Self-Mutilating Behaviour in Adolescence With Comments on Suicidal Risk

Herman Daldin

Treatment of adolescents can be challenging and difficult at times. Their propensity for acting out conflicts is great and requires special understanding and technical skill on the part of the therapist. When the behaviour becomes destructive of the patient's own body, we often find ourselves reacting by misperceiving this act as suicidal and moving towards having the patient hospitalized (Daldin, 1988). No matter where the treatment takes place, work with mutilating adolescents is both fascinating and arduous. In this paper I will attempt to clarify the meanings of self-mutilating behaviour in adolescents, present the psychogenesis of the pathology and discuss treatment techniques.
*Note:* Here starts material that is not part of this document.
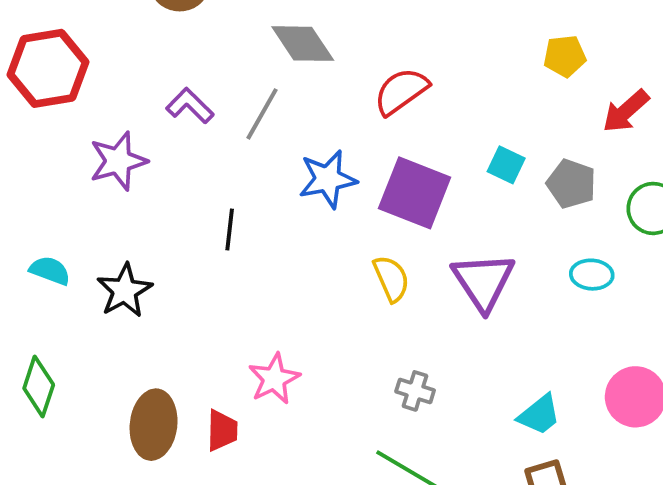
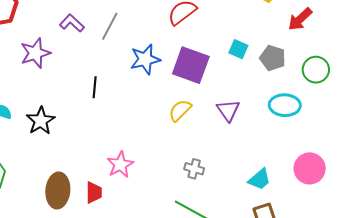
cyan ellipse: (592, 275) -> (285, 105), size x1.4
yellow semicircle: (391, 279) -> (180, 110), turned -110
purple triangle: (483, 281) -> (228, 110), size x0.7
Self-mutilating patients have in common some characteristics and some early experiences. Most are female adolescents or young adults (Raine, 1982). Rosenthal et al. (1972) have found that most of these patients perceive menarche as something to make them frightened and miserable; they often have irregular menses. Many suffer from psychosomatic disorders (Friedman et al., 1972), eating disorders, e.g. anorexia, bulimia (Pao, 1969; Raine, 1982), are sexually promiscuous (Pao, 1969; Raine, 1982) and are sexually inhibited (Raine, 1982). Occasionally there is some suicidal ideation and rumination (Daldin, 1988; Hurry, 1989; Pao, 1969). A study by Rosenthal et al. (1972) found that many of these patients have had early physical trauma or surgery, usually before the age of 6. Most mutilation is of the wrist or forearm (Raine, 1982).